| Task details |
With pictures left out, set down exactly the lines that begin at the one containing "Najnowszy numer" and end with the last line of the entries below.

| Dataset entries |
::::

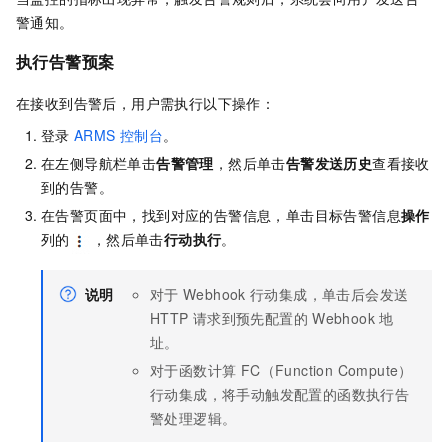
警通知。
执行告警预案
在接收到告警后，用户需执行以下操作：
登录
ARMS
控制台
。
在左侧导航栏单击
告警管理
，然后单击
告警发送历史
查看接收
到的告警。
在告警页面中，找到对应的告警信息，单击目标告警信息
操作
列的
，然后单击
行动执行
。
说明
对于
Webhook
行动集成，单击后会发送
HTTP
请求到预先配置的
Webhook
地
址。
对于
函数计算 FC（Function Compute）
行动集成，将手动触发配置的函数执行告
警处理逻辑。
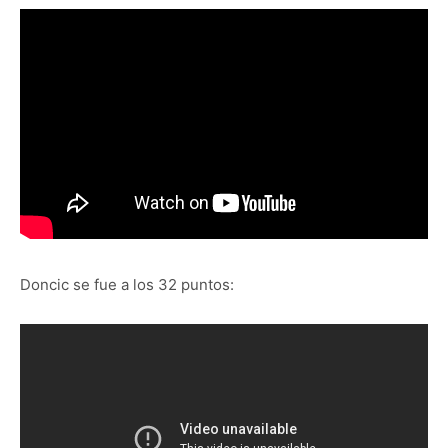
Doncic se fue a los 32 puntos:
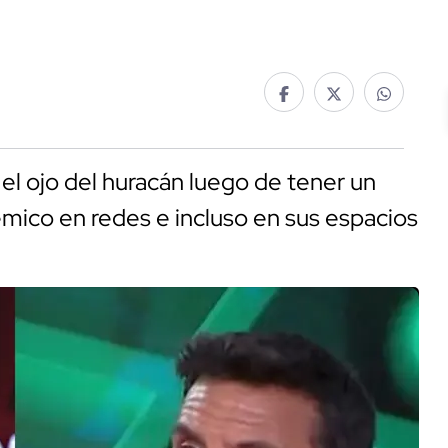
el ojo del huracán luego de tener un
mico en redes e incluso en sus espacios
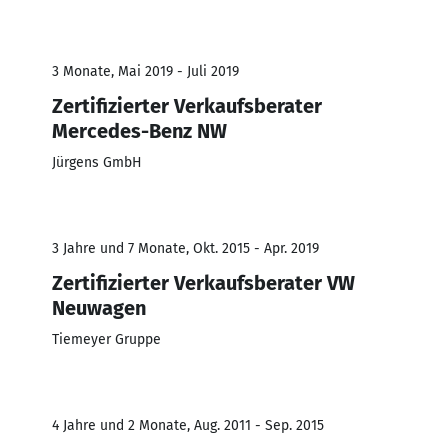
3 Monate, Mai 2019 - Juli 2019
Zertifizierter Verkaufsberater
Mercedes-Benz NW
Jürgens GmbH
3 Jahre und 7 Monate, Okt. 2015 - Apr. 2019
Zertifizierter Verkaufsberater VW
Neuwagen
Tiemeyer Gruppe
4 Jahre und 2 Monate, Aug. 2011 - Sep. 2015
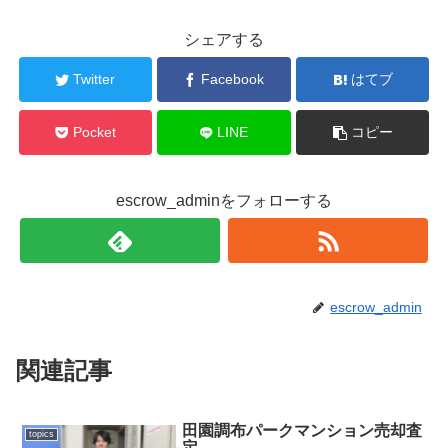
シェアする
Twitter
Facebook
はてブ
Pocket
LINE
コピー
escrow_adminをフォローする
escrow_admin
関連記事
田園調布パークマンション売却査
topics
定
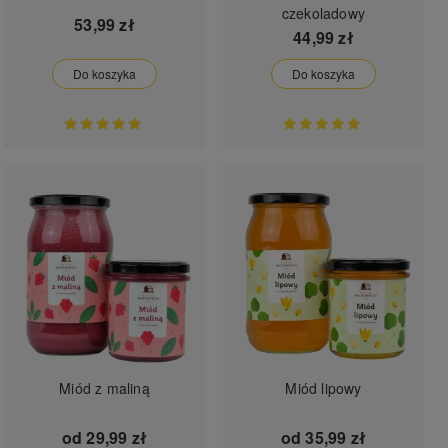
czekoladowy
53,99 zł
44,99 zł
Do koszyka
Do koszyka
Miód z maliną
Miód lipowy
od
29,99 zł
od
35,99 zł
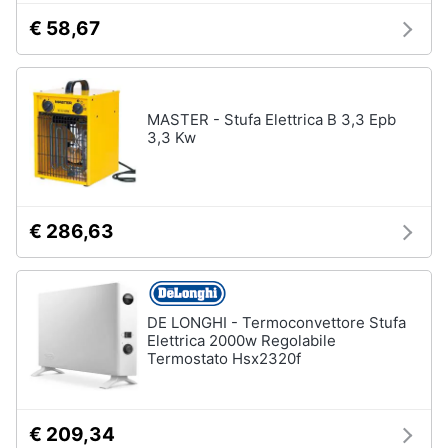
€ 58,67
MASTER - Stufa Elettrica B 3,3 Epb
3,3 Kw
€ 286,63
DE LONGHI - Termoconvettore Stufa
Elettrica 2000w Regolabile
Termostato Hsx2320f
€ 209,34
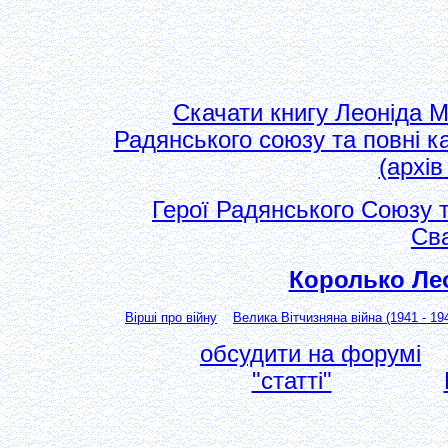
Скачати книгу Леоніда М
Радянського союзу та повні 
(архі
Герої Радянського Союзу 
Св
Королько Ле
Вірші про війну
Велика Вітчизняна війна (1941 - 19
обсудити на форумі
"статті"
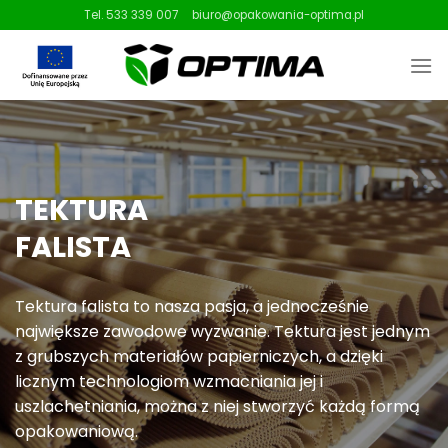
Skip
Tel. 533 339 007
biuro@opakowania-optima.pl
to
content
TEKTURA
FALISTA
Tektura falista to nasza pasja, a jednocześnie
największe zawodowe wyzwanie. Tektura jest jednym
z grubszych materiałów papierniczych, a dzięki
licznym technologiom wzmacniania jej i
uszlachetniania, można z niej stworzyć każdą formą
opakowaniową.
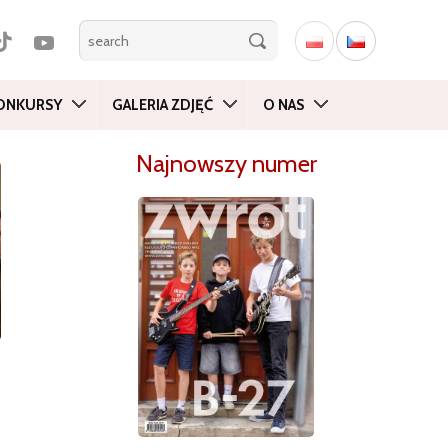
ONKURSY
GALERIA ZDJĘĆ
O NAS
Najnowszy numer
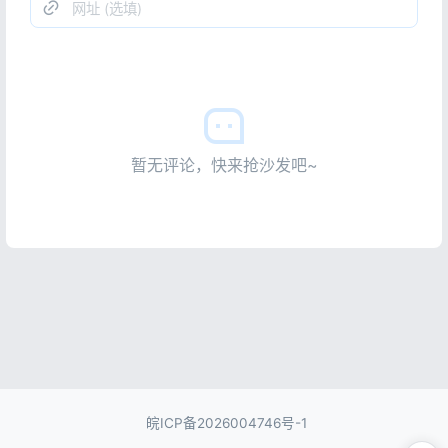
暂无评论，快来抢沙发吧~
皖ICP备2026004746号-1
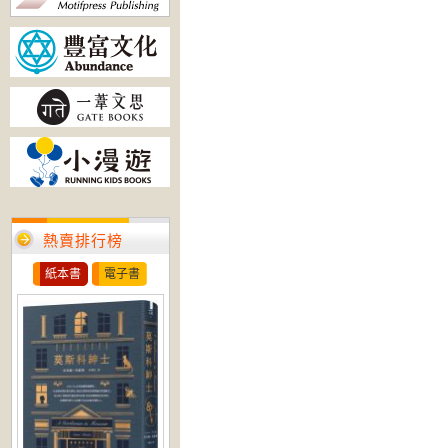
熱賣排行榜
紙本書
電子書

::::

| Result of this task |
Najnowszy numer
暂无评论，快来抢沙发吧~
皖ICP备2026004746号-1
熱賣排行榜
紙本書
電子書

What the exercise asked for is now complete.